_What is being asked_
Find the line containing "e provedores terceirizados." in the data below, then output that line and each one after it exactly, with nothing else.

_Material for this exercise_
--------------------------------
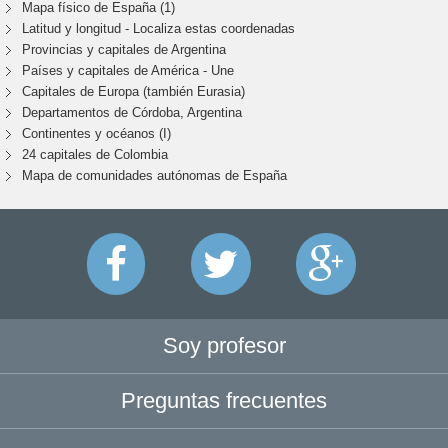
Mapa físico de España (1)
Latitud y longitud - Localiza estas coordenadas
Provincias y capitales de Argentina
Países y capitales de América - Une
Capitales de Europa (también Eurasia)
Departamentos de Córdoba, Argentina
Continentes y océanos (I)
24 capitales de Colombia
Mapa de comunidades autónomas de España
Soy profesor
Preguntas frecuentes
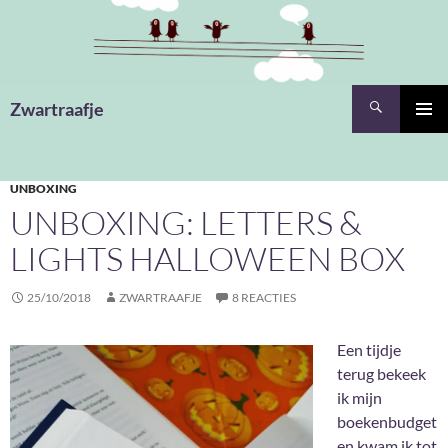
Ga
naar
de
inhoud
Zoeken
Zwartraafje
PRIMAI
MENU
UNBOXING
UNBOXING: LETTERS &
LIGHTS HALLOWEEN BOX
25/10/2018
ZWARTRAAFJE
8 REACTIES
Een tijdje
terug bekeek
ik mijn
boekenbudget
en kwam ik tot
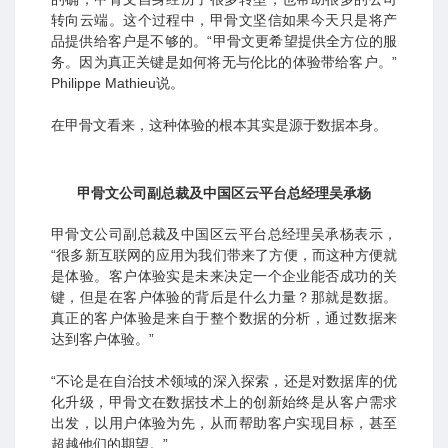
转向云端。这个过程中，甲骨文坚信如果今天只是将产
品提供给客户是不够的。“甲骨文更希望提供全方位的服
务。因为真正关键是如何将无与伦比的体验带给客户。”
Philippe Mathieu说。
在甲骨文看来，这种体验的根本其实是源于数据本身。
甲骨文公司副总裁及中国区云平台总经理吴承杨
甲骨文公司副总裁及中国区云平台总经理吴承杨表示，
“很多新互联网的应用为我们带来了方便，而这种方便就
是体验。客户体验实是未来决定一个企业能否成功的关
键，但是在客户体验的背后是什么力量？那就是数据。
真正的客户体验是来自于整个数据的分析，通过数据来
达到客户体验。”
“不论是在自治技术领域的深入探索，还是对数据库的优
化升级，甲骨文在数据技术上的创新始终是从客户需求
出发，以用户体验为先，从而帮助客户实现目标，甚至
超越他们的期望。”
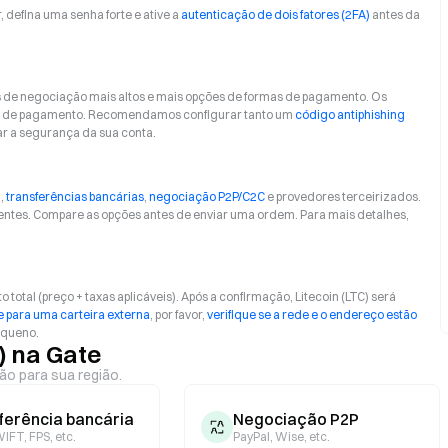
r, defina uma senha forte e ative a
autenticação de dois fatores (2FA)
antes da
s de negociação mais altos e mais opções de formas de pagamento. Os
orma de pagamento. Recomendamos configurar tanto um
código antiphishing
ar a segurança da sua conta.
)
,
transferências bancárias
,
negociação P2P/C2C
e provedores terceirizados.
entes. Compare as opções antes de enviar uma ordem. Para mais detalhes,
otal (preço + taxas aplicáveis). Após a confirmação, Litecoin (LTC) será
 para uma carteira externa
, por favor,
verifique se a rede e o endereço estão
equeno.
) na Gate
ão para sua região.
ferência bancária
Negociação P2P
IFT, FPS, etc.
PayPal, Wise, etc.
--------------------------------
_Answer space_
e provedores terceirizados.
entes. Compare as opções antes de enviar uma ordem. Para mais detalhes,
otal (preço + taxas aplicáveis). Após a confirmação, Litecoin (LTC) será
 para uma carteira externa
, por favor,
verifique se a rede e o endereço estão
equeno.
) na Gate
ão para sua região.
ferência bancária
Negociação P2P
IFT, FPS, etc.
PayPal, Wise, etc.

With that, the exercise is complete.